How to use the Probabilistic Graphical Models (PGM) program with Matlab

Installation

Download the package
Installing the Matlab M-files
Installing the loader
Installing the C++ executable

Basic usage information

Creating Pairwise Graphs

Initial setup
Providing variable sizes
Providing potential tables
Additional operations

Creating Factor Graphs

Initial setup
Providing variable sizes
Providing potential tables
Additional operations

Operations identical for Pairwise and Factor Graphs

Specifying observed variables
Specifying internal potentials (priors)
Using a timer

Computing Inference

Examples

Bugs and Problems

Source Code

Developer Documentation

Installation

There are 3 things that need to be installed in order for the toolbox to work correctly:

the Matlab M-files,
the loader, which is a C MEX file (so it has to be compiled in Matlab),
and, finally, the core program, which is written in C++ and that actually does the inference computations.

Downloading a PGM package

See below to download a full PGM package.

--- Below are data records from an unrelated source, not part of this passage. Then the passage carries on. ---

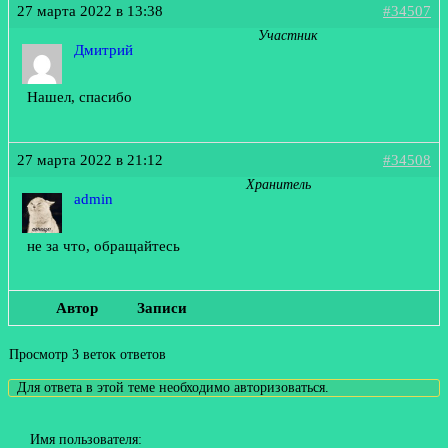
27 марта 2022 в 13:38
#34507
Участник
Дмитрий
Нашел, спасибо
27 марта 2022 в 21:12
#34508
Хранитель
admin
не за что, обращайтесь
Автор
Записи
Просмотр 3 веток ответов
Для ответа в этой теме необходимо авторизоваться.
Имя пользователя:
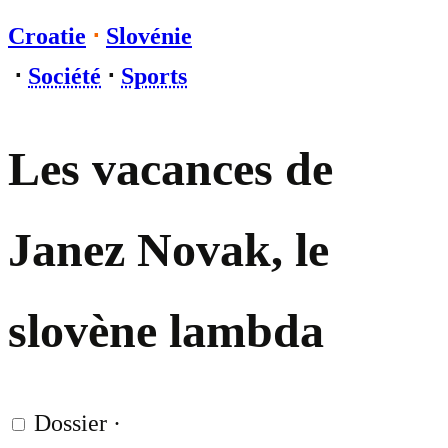
Croatie
⋅
Slovénie
⋅
Société
⋅
Sports
Les vacances de
Janez Novak, le
slovène lambda
Dossier
·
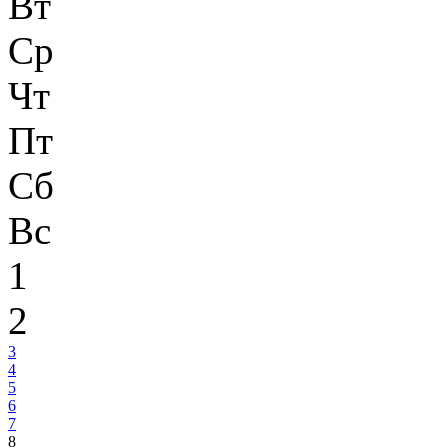
Вт
Ср
Чт
Пт
Сб
Вс
1
2
3
4
5
6
7
8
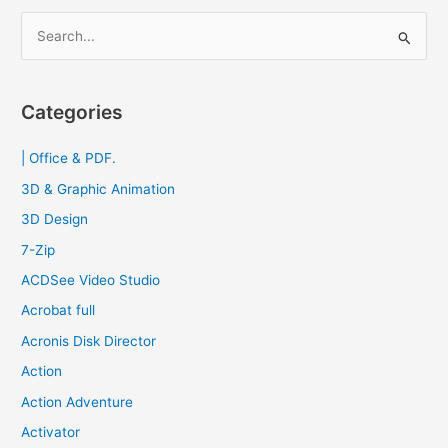
ละเอียด
S
Updated
e
a
r
Categories
c
| Office & PDF.
h
f
3D & Graphic Animation
o
3D Design
r
7-Zip
:
ACDSee Video Studio
Acrobat full
Acronis Disk Director
Action
Action Adventure
Activator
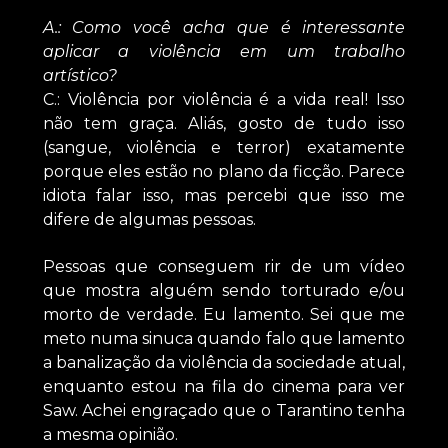
A.: Como você acha que é interessante
aplicar a violência em um trabalho
artístico?
C.: Violência por violência é a vida real! Isso
não tem graça. Aliás, gosto de tudo isso
(sangue, violência e terror) exatamente
porque eles estão no plano da ficção. Parece
idiota falar isso, mas percebi que isso me
difere de algumas pessoas.
Pessoas que conseguem rir de um vídeo
que mostra alguém sendo torturado e/ou
morto de verdade. Eu lamento. Sei que me
meto numa sinuca quando falo que lamento
a banalização da violência da sociedade atual,
enquanto estou na fila do cinema para ver
Saw. Achei engraçado que o Tarantino tenha
a mesma opinião.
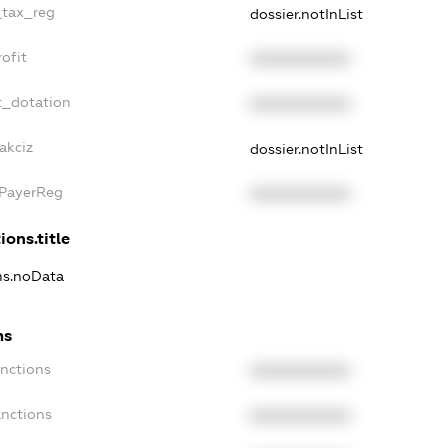
_tax_reg
dossier.notInList
ofit
XXXXXXXXXX
t_dotation
XXXXXXXXXX
akciz
dossier.notInList
xPayerReg
XXXXXXXXXX
ions.title
ons.noData
ns
anctions
XXXXXXXXXX
anctions
XXXXXXXXXX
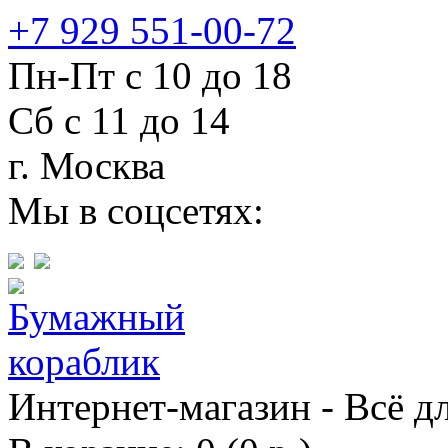
+7 929 551-00-72
Пн-Пт с 10 до 18
Сб с 11 до 14
г. Москва
Мы в соцсетях:
Интернет-магазин - Всё д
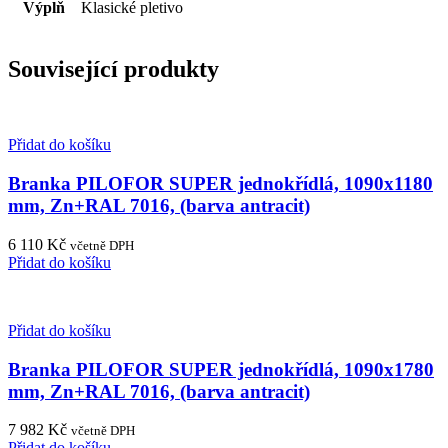
Výplň
Klasické pletivo
Související produkty
Přidat do košíku
Branka PILOFOR SUPER jednokřídlá, 1090x1180
mm, Zn+RAL 7016, (barva antracit)
6 110
Kč
včetně DPH
Přidat do košíku
Přidat do košíku
Branka PILOFOR SUPER jednokřídlá, 1090x1780
mm, Zn+RAL 7016, (barva antracit)
7 982
Kč
včetně DPH
Přidat do košíku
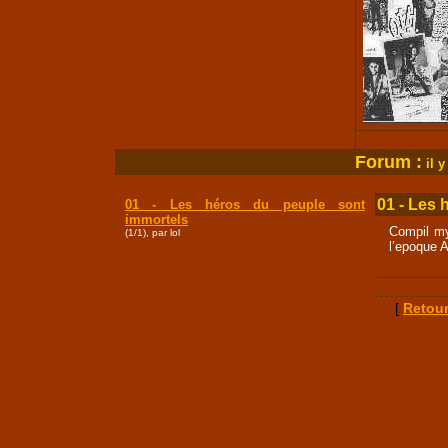
Forum :
i
l y
01 - Les 
01 - Les héros du peuple sont
immortels
Compil my
(1/1), par lol
l’epoque A
[
Retour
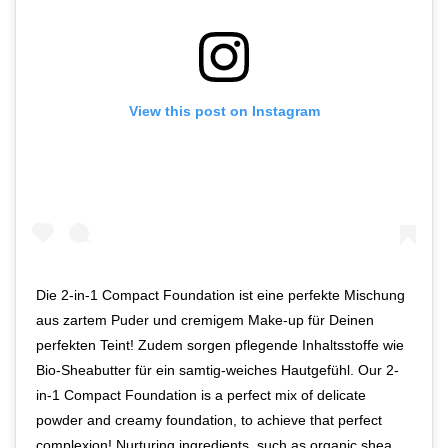
View this post on Instagram
Die 2-in-1 Compact Foundation ist eine perfekte Mischung
aus zartem Puder und cremigem Make-up für Deinen
perfekten Teint! Zudem sorgen pflegende Inhaltsstoffe wie
Bio-Sheabutter für ein samtig-weiches Hautgefühl. Our 2-
in-1 Compact Foundation is a perfect mix of delicate
powder and creamy foundation, to achieve that perfect
complexion! Nurturing ingredients, such as organic shea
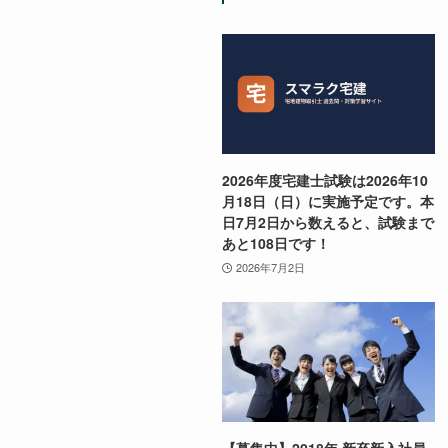
2026年度宅建士試験は2026年10
月18日（日）に実施予定です。本
日7月2日から数えると、試験まで
あと108日です！
2026年7月2日
【募集中】2018年 新卒新入社員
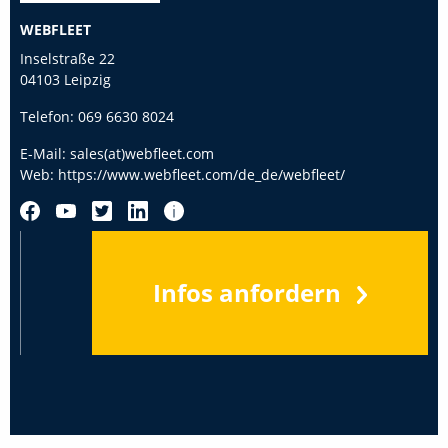
WEBFLEET
Inselstraße 22
04103 Leipzig
Telefon:
069 6630 8024
E-Mail:
sales(at)webfleet.com
Web:
https://www.webfleet.com/de_de/webfleet/
Infos anfordern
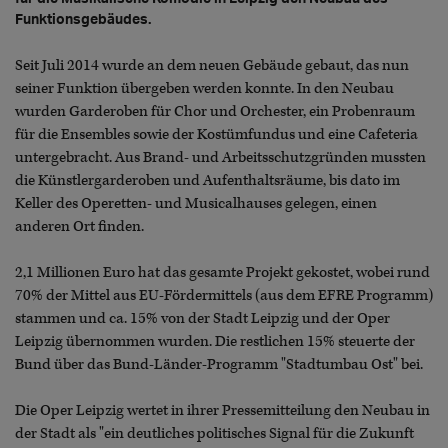
Funktionsgebäudes.
Seit Juli 2014 wurde an dem neuen Gebäude gebaut, das nun
seiner Funktion übergeben werden konnte. In den Neubau
wurden Garderoben für Chor und Orchester, ein Probenraum
für die Ensembles sowie der Kostümfundus und eine Cafeteria
untergebracht. Aus Brand- und Arbeitsschutzgründen mussten
die Künstlergarderoben und Aufenthaltsräume, bis dato im
Keller des Operetten- und Musicalhauses gelegen, einen
anderen Ort finden.
2,1 Millionen Euro hat das gesamte Projekt gekostet, wobei rund
70% der Mittel aus EU-Fördermittels (aus dem EFRE Programm)
stammen und ca. 15% von der Stadt Leipzig und der Oper
Leipzig übernommen wurden. Die restlichen 15% steuerte der
Bund über das Bund-Länder-Programm "Stadtumbau Ost" bei.
Die Oper Leipzig wertet in ihrer Pressemitteilung den Neubau in
der Stadt als "ein deutliches politisches Signal für die Zukunft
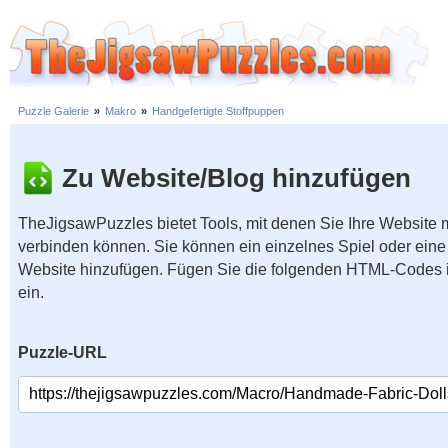
Puzzle Galerie
»
Makro
»
Handgefertigte Stoffpuppen
Zu Website/Blog hinzufügen
TheJigsawPuzzles bietet Tools, mit denen Sie Ihre Website
verbinden können. Sie können ein einzelnes Spiel oder eine 
Website hinzufügen. Fügen Sie die folgenden HTML-Codes 
ein.
Puzzle-URL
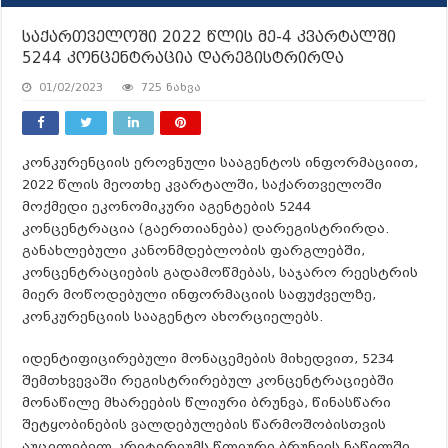
საქართველოში 2022 წლის მე-4 კვარტალში
5244 კონცენტრაცია დარეგისტრირდა
01/02/2023
725 ნახვა
კონკურენციის ეროვნული სააგენტოს ინფორმაციით,
2022 წლის მეოთხე კვარტალში, საქართველოში
მოქმედი ეკონომიკური აგენტების 5244
კონცენტრაცია (გაერთიანება) დარეგისტრირდა.
განახლებული კანონმდებლობის ფარგლებში,
კონცენტრაციების გადამოწმებას, საჯარო რეესტრის
მიერ მოწოდებული ინფორმაციის საფუძველზე,
კონკურენციის სააგენტო ახორციელებს.
იდენტიფიცირებული მონაცემების მიხედვით, 5234
შემთხვევაში რეგისტრირებულ კონცენტრაციებში
მონაწილე მხარეების წლიური ბრუნვა, წინასწარი
შეტყობინების ვალდებულების წარმოშობისთვის
აუცილებელ კრიტერიუმს წლიური ბრუნვის ნაწილში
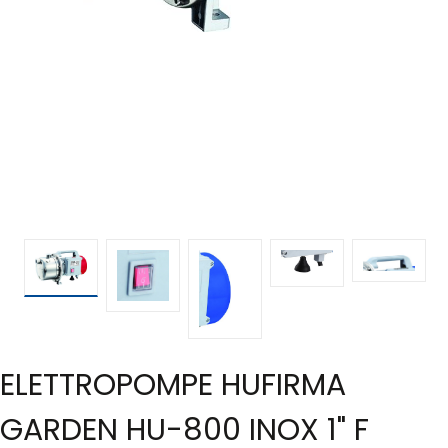
ELETTROPOMPE HUFIRMA
GARDEN HU-800 INOX 1" F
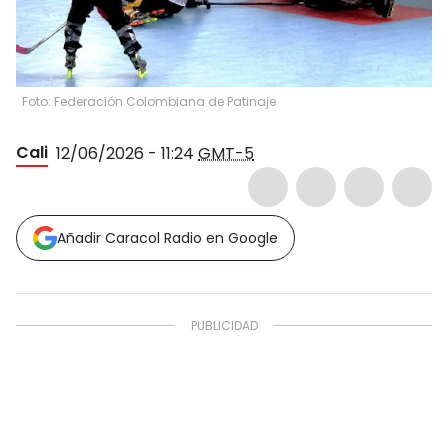
Foto: Federación Colombiana de Patinaje
Cali
12/06/2026 - 11:24
GMT-5
Añadir Caracol Radio en Google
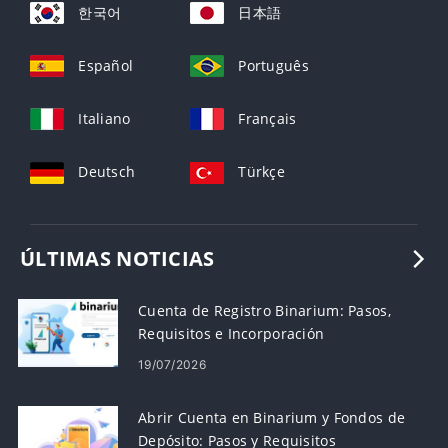
한국어
日本語
Español
Português
Italiano
Français
Deutsch
Türkçe
ÚLTIMAS NOTICIAS
Cuenta de Registro Binarium: Pasos,
Requisitos e Incorporación
19/07/2026
Abrir Cuenta en Binarium y Fondos de
Depósito: Pasos y Requisitos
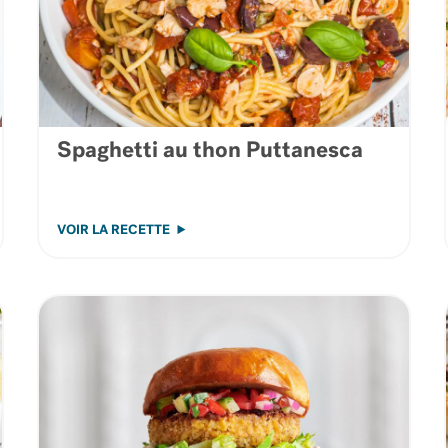
Spaghetti au thon Puttanesca
VOIR LA RECETTE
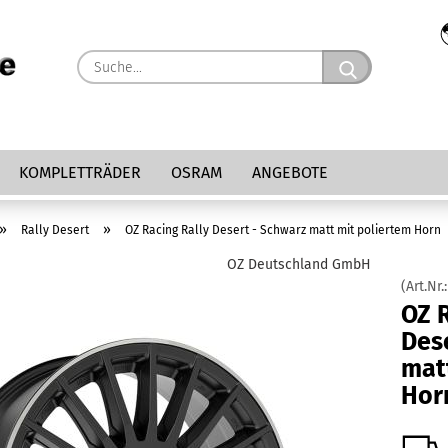
Suche...
KOMPLETTRÄDER
OSRAM
ANGEBOTE
»
»
Rally Desert
OZ Racing Rally Desert - Schwarz matt mit poliertem Horn
OZ Deutschland GmbH
(Art.Nr.
OZ R
Des
mat
Hor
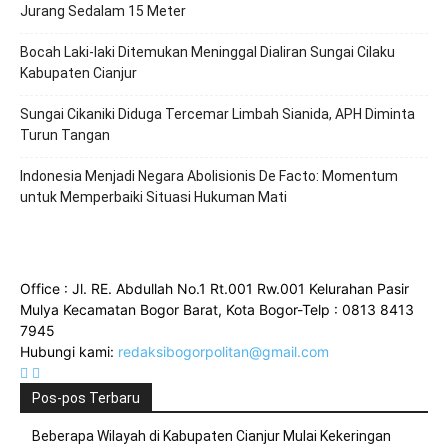
Jurang Sedalam 15 Meter
Bocah Laki-laki Ditemukan Meninggal Dialiran Sungai Cilaku
Kabupaten Cianjur
Sungai Cikaniki Diduga Tercemar Limbah Sianida, APH Diminta
Turun Tangan
‎Indonesia Menjadi Negara Abolisionis De Facto: Momentum
untuk Memperbaiki Situasi Hukuman Mati
Office : Jl. RE. Abdullah No.1 Rt.001 Rw.001 Kelurahan Pasir
Mulya Kecamatan Bogor Barat, Kota Bogor-Telp : 0813 8413
7945
Hubungi kami:
redaksibogorpolitan@gmail.com
Pos-pos Terbaru
Beberapa Wilayah di Kabupaten Cianjur Mulai Kekeringan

Installing the Matlab M-files

The M-files are under the directory matlab_interface in the package. Put all of these files in a directory that is in your Matlab path. These files have to be accessible to Matlab.

Installing the loader

In Matlab, go to the directory where you unpacked the previous files. Edit the file "loader.c" so that the line containing #include "/Applications/MATLAB704/extern/include/mex.h" points to the right file, which should be the location of the Matlab header file for MEX files. It is located in your root Matlab installation directory, then in extern/include/mex.h. So, if you have installed Matlab in the directory /usr/local/software/matlab-7.0.4/, for instance, the line should contain:

#include "/usr/local/software/matlab-7.0.4/extern/include/mex.h"

WARNING: The previous line is only an example!

Then type in Matlab "mex loader.c". If you included the correct header, it should compile without any error message. If it fails, you won't be able to use pgm directly with Matlab because it needs this loader file in order to launch the actual program.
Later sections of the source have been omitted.